Morrison would not say how he would respond if re-elected, if the “red line” was crossed and China did move to establish a military base.
He instead said that Solomon Island’s Prime Minister Manasseh Sogavare assured him it would not happen.
“So he clearly shares our red line,” Morrison said.
The government has faced sustained criticism from the opposition about the deal, with Labor arguing the Coalition should have done more to prevent it, including sending Foreign Minister Marise Payne to Solomon Islands when concerns about the pact first arose last year.
The Prime Minister and senior Labor figures were both campaigning in Alice Springs with their candidates for the seat of Lingiari.
Shadow Foreign Affairs Minister Penny Wong all but confirmed if Labor was elected it would increase the foreign aid spend in the Pacific, to secure the region.
She said there were a number of things Labor would have done differently to prevent the pact if it had been in government.
“We wouldn’t have cut foreign and development assistance which is important to development and national security. We wouldn’t have cut bilateral aid by 28 per cent on average every year,” Senator Wong said.
“We wouldn’t have mocked Pacific Island nations about water lapping at their doors which is what Peter Dutton did standing next to Scott Morrison.
“And we wouldn’t have thumbed our nose at Pacific leaders when they told us at a Forum that climate change was their number one national security issue.

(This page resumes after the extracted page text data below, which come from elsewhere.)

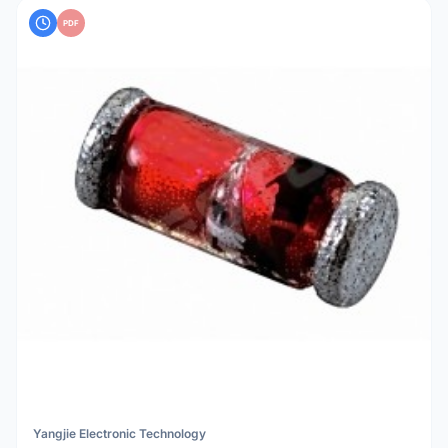
PDF
Yangjie Electronic Technology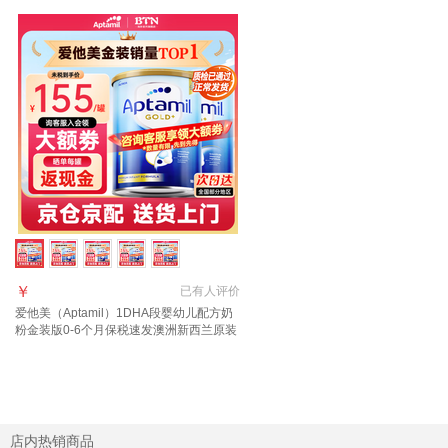
￥
已有
人评价
爱他美（Aptamil）1DHA段婴幼儿配方奶
粉金装版0-6个月保税速发澳洲新西兰原装
进口 【咨询领大额券】1段2罐(0-6月)
店内热销商品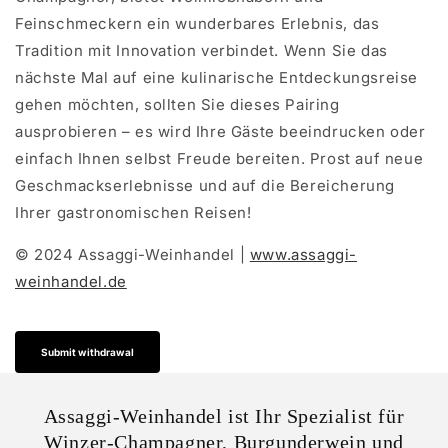
Feinschmeckern ein wunderbares Erlebnis, das
Tradition mit Innovation verbindet. Wenn Sie das
nächste Mal auf eine kulinarische Entdeckungsreise
gehen möchten, sollten Sie dieses Pairing
ausprobieren – es wird Ihre Gäste beeindrucken oder
einfach Ihnen selbst Freude bereiten. Prost auf neue
Geschmackserlebnisse und auf die Bereicherung
Ihrer gastronomischen Reisen!
© 2024 Assaggi-Weinhandel |
www.assaggi-
weinhandel.de
Submit withdrawal
Assaggi-Weinhandel ist Ihr Spezialist für
Winzer-Champagner, Burgunderwein und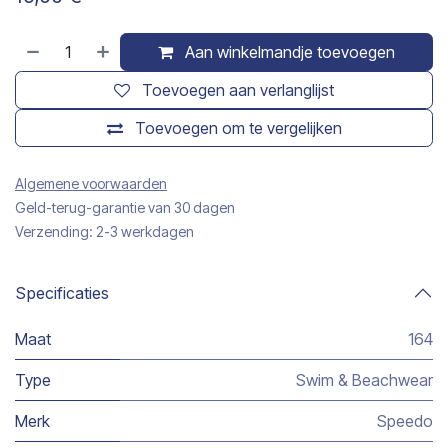
Aan winkelmandje toevoegen
Toevoegen aan verlanglijst
Toevoegen om te vergelijken
Algemene voorwaarden
Geld-terug-garantie van 30 dagen
Verzending: 2-3 werkdagen
Specificaties
Maat
164
Type
Swim & Beachwear
Merk
Speedo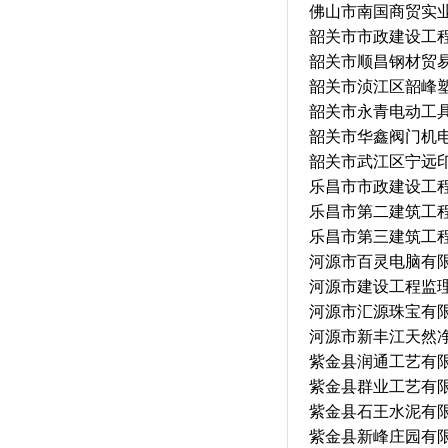
佛山市南国商贸实
韶关市市政建设
韶关市顺昌钢
韶关市浈江区韶峰
韶关市永青电
韶关市华鑫阀
韶关市武江
乐昌市市政
乐昌市第二
乐昌市第三建筑工
河源市百灵电脑有
河源市建设工程监
河源市汇源珠宝有
河源市新丰江天然
紫金县润通工艺有
紫金县群业工艺有
紫金县石王水泥有
紫金县新峰庄园有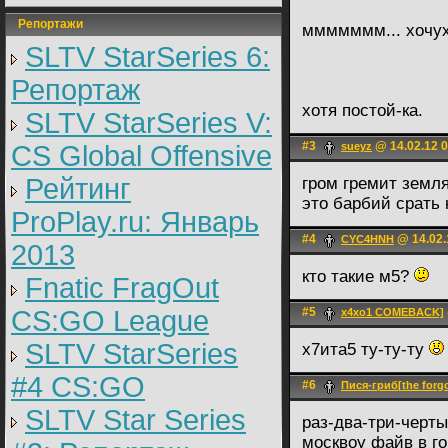
Репортажи
ммммммм... хочух
SLTV StarSeries 6:
Репортаж
хотя постой-ка.
SLTV StarSeries V:
#3
@ 14.02.12 0
CS Global Offensive
sueyz
Рейтинг
гром гремит земля
это барбий срать 
ProPlay.ru: Январь
#4
@ 14.02.
CYC4HNH
2013
кто такие м5?
Fnatic FragOut
CS:GO League
#5
x4xo1 COMEBACK]
SLTV StarSeries
х7ита5 ту-ту-ту
#4 CS:GO
#6
Пися-гриб[the forgo
SLTV Star Series
раз-два-три-черты
москвоу файв в го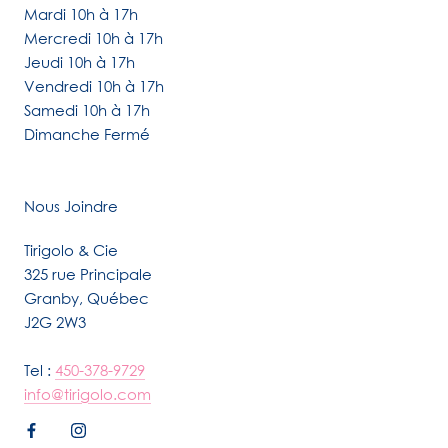
Mardi 10h à 17h
Mercredi 10h à 17h
Jeudi 10h à 17h
Vendredi 10h à 17h
Samedi 10h à 17h
Dimanche Fermé
Nous Joindre
Tirigolo & Cie
325 rue Principale
Granby, Québec
J2G 2W3
Tel :
450-378-9729
info@tirigolo.com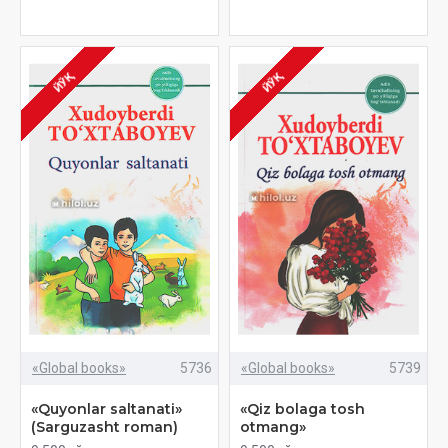
ЙЎҚ
ЙЎҚ
«Global books»
5736
«Global books»
5739
«Quyonlar saltanati»
«Qiz bolaga tosh
(Sarguzasht roman)
otmang»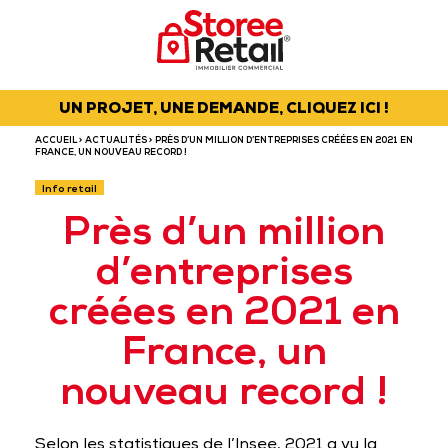
UN PROJET, UNE DEMANDE, CLIQUEZ ICI !
ACCUEIL
>
ACTUALITÉS
> PRÈS D’UN MILLION D’ENTREPRISES CRÉÉES EN 2021 EN
FRANCE, UN NOUVEAU RECORD !
Info retail
Près d’un million
d’entreprises
créées en 2021 en
France, un
nouveau record !
Selon les statistiques de l’Insee, 2021 a vu la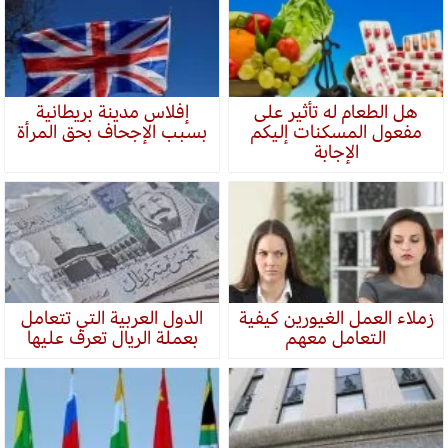
هل الطعام له تأثير على
إفلاس مدينة بريطانية
مفعول المسكنات إليكم
بسبب الإجحاف بحق المرأة
الإجابة
زملاء العمل الغيورين كيفية
الدول العربية التي تتعامل
التعامل معهم
بعملة الريال تعرف عليها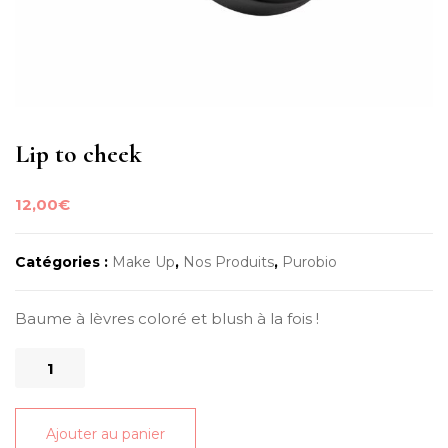
Lip to cheek
12,00
€
Catégories :
Make Up
,
Nos Produits
,
Purobio
Baume à lèvres coloré et blush à la fois !
quantité
de
Lip
Ajouter au panier
to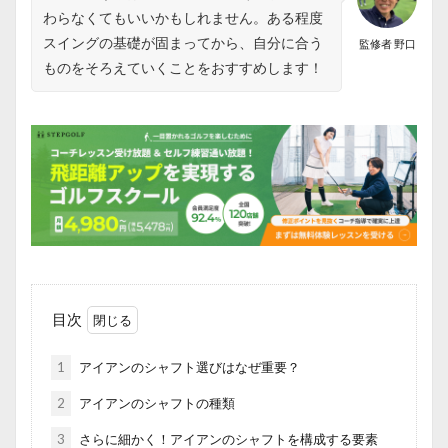
わらなくてもいいかもしれません。ある程度
スイングの基礎が固まってから、自分に合う
監修者 野口
ものをそろえていくことをおすすめします！
目次
1
アイアンのシャフト選びはなぜ重要？
2
アイアンのシャフトの種類
3
さらに細かく！アイアンのシャフトを構成する要素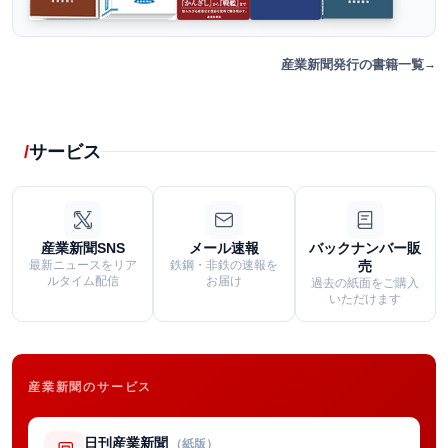
産業新聞発行の書籍一覧
サービス
産業新聞SNS
メール速報
バックナンバー販
最新ニュースをリア
鉄鋼・非鉄の速報を
売
ルタイム配信
お届け
過去の紙面をご購入
いただけます
産業新聞のサービス
日刊産業新聞
（紙版）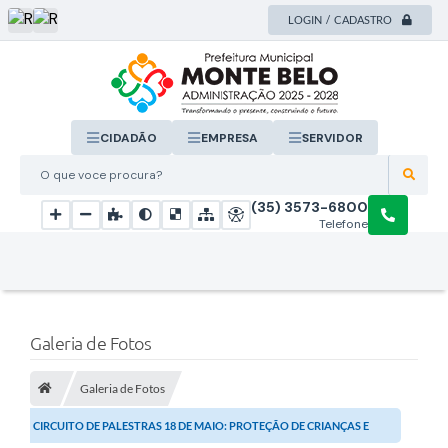
LOGIN / CADASTRO
CIDADÃO
EMPRESA
SERVIDOR
O que voce procura?
(35) 3573-6800
Telefone
Galeria de Fotos
Galeria de Fotos
CIRCUITO DE PALESTRAS 18 DE MAIO: PROTEÇÃO DE CRIANÇAS E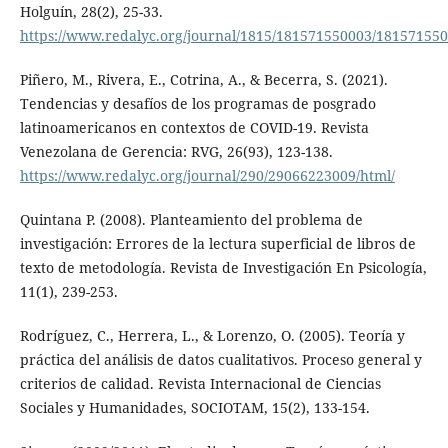
Holguín, 28(2), 25-33.
https://www.redalyc.org/journal/1815/181571550003/18157155
Piñero, M., Rivera, E., Cotrina, A., & Becerra, S. (2021).
Tendencias y desafíos de los programas de posgrado
latinoamericanos en contextos de COVID-19. Revista
Venezolana de Gerencia: RVG, 26(93), 123-138.
https://www.redalyc.org/journal/290/29066223009/html/
Quintana P. (2008). Planteamiento del problema de
investigación: Errores de la lectura superficial de libros de
texto de metodología. Revista de Investigación En Psicología,
11(1), 239-253.
Rodríguez, C., Herrera, L., & Lorenzo, O. (2005). Teoría y
práctica del análisis de datos cualitativos. Proceso general y
criterios de calidad. Revista Internacional de Ciencias
Sociales y Humanidades, SOCIOTAM, 15(2), 133-154.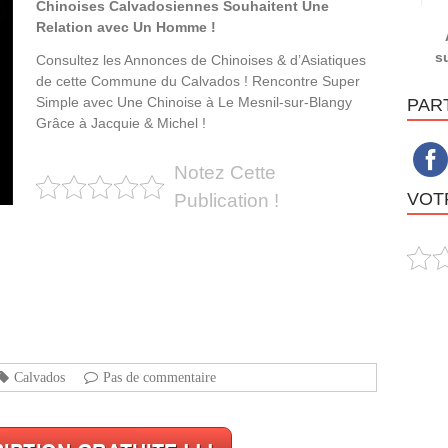
Chinoises Calvadosiennes Souhaitent Une
Relation avec Un Homme !
s
Consultez les Annonces de Chinoises & d’Asiatiques
de cette Commune du Calvados ! Rencontre Super
Simple avec Une Chinoise à Le Mesnil-sur-Blangy
PAR
Grâce à Jacquie & Michel !
Notez Cette
VOTR
Publication !
Calvados
Pas de commentaire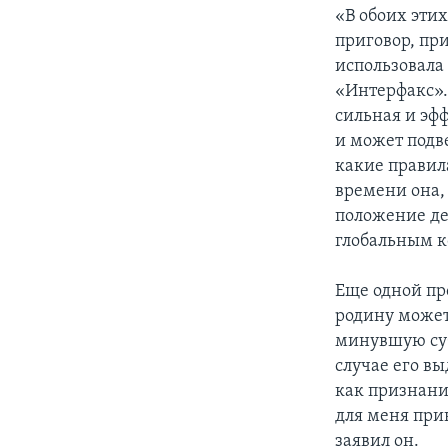
«В обоих эти
приговор, при
использовала
«Интерфакс». 
сильная и эф
и может подв
какие правила
времени она, 
положение де
глобальным 
Еще одной пр
родину может
минувшую суб
случае его в
как признани
для меня при
заявил он.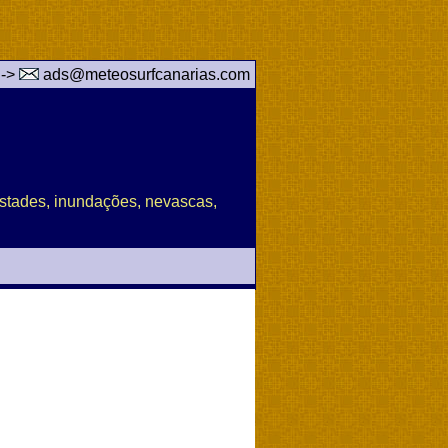
 ->
ads@meteosurfcanarias.com
pestades, inundações, nevascas,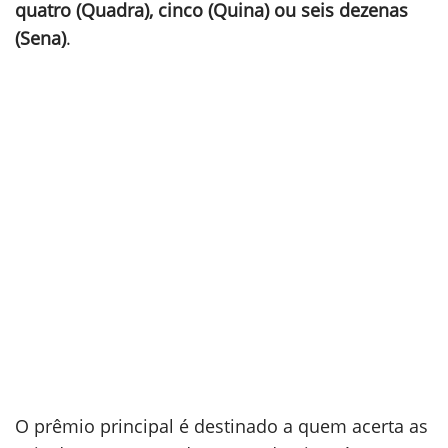
quatro (Quadra), cinco (Quina) ou seis dezenas
(Sena)
.
O prêmio principal é destinado a quem acerta as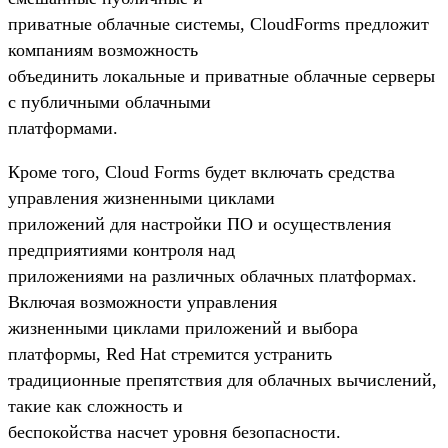
приватные облачные системы, CloudForms предложит
компаниям возможность
объединить локальные и приватные облачные серверы
с публичными облачными
платформами.
Кроме того, Cloud Forms будет включать средства
управления жизненными циклами
приложений для настройки ПО и осуществления
предприятиями контроля над
приложениями на различных облачных платформах.
Включая возможности управления
жизненными циклами приложений и выбора
платформы, Red Hat стремится устранить
традиционные препятствия для облачных вычислений,
такие как сложность и
беспокойства насчет уровня безопасности.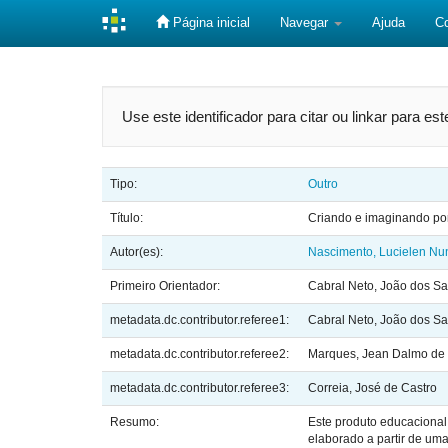
Página inicial
Navegar
Ajuda
C
Skip
navigation
Use este identificador para citar ou linkar para es
Tipo:
Outro
Título:
Criando e imaginando por
Autor(es):
Nascimento, Lucielen Nu
Primeiro Orientador:
Cabral Neto, João dos Sa
metadata.dc.contributor.referee1:
Cabral Neto, João dos Sa
metadata.dc.contributor.referee2:
Marques, Jean Dalmo de 
metadata.dc.contributor.referee3:
Correia, José de Castro
Resumo:
Este produto educacional 
elaborado a partir de uma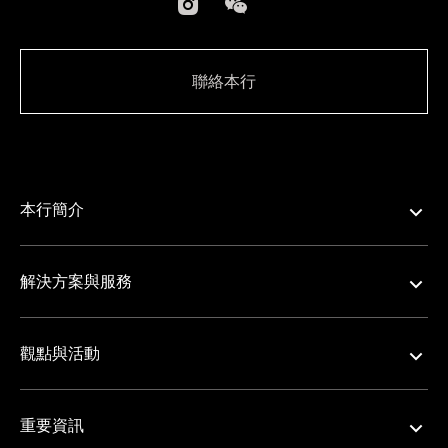
聯絡本行
本行簡介
解決方案與服務
觀點與活動
重要資訊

“So yes, I do think there’s a different approach. Do I think it’s easy? No, I do not which is why it shouldn’t be the subject of shrill scare campaigns.”
On Saturday, Shadow Treasurer Jim Chalmers flagged that he believed cuts to foreign aid by the government were partly to blame for the controversial deal going ahead, “by being a credible partner on climate change, having a credible climate change policy”.
In the past decade, spending on foreign aid has been slashed by a third, but Australia remains the biggest donor in the Pacific with $1.7 billion (US$1.2 billion) set aside for the region a year.
Solomon Islands receives about $170 million (US$123 million) of that, but its share has fallen since the end of RAMSI — Australia’s multi-year assistance mission to the nation.
Deputy Prime Minister Barnaby Joyce has also warned Solomon Islands it has put its sovereignty at risk by signing a security agreement with China.
Joyce said he had taken the Solomon Islands’ word that it would not allow China to establish a naval base on the island, but that, if it did, it would be “obviously an intimidating tactic” for Australia.
“[China wants] to. There’s no doubt about that because we see what they did in the South China Sea where they said they weren’t going to militarise,” he said.
“Obviously for the Solomons, I take their word but I say be really careful to invite a totalitarian power into your country because it’s going to affect your sovereignty.2
Joyce again defended the Prime Minister and the government’s attempts to engage with Solomon Islands leadership before the deal was signed.
However, he also would not say how Australia would respond if China did begin to build a military base because the country had said it would not happen.
When asked what a re-elected Liberal and Nationals Coalition would do to stop China from encroaching further into the pacific, the Deputy Prime Minister pointed to projects — such as the nuclear submarine deal, AUKUS, the Quad alliance between Australia, India, Japan and the U.S — as examples of things the government was doing to prevent that.
The government has faced sustained criticism from the opposition about the deal, with Labor arguing that the Coalition should have done more to prevent it, including sending Foreign Minister Marise Payne to Solomon Islands when concerns about the pact first arose last year.